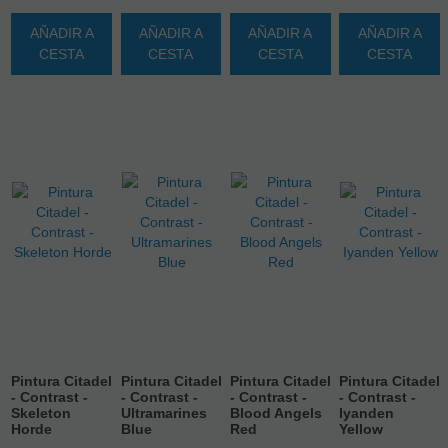
AÑADIR A
AÑADIR A
AÑADIR A
AÑADIR A
CESTA
CESTA
CESTA
CESTA
Pintura Citadel
Pintura Citadel
Pintura Citadel
Pintura Citadel
- Contrast -
- Contrast -
- Contrast -
- Contrast -
Skeleton
Ultramarines
Blood Angels
Iyanden
Horde
Blue
Red
Yellow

TRY IT
All of the data above should be quoted exactly, except for the pictures.

YOUR RESPONSE
AÑADIR A
AÑADIR A
AÑADIR A
AÑADIR A
CESTA
CESTA
CESTA
CESTA
Pintura Citadel
Pintura Citadel
Pintura Citadel
Pintura Citadel
- Contrast -
- Contrast -
- Contrast -
- Contrast -
Skeleton
Ultramarines
Blood Angels
Iyanden
Horde
Blue
Red
Yellow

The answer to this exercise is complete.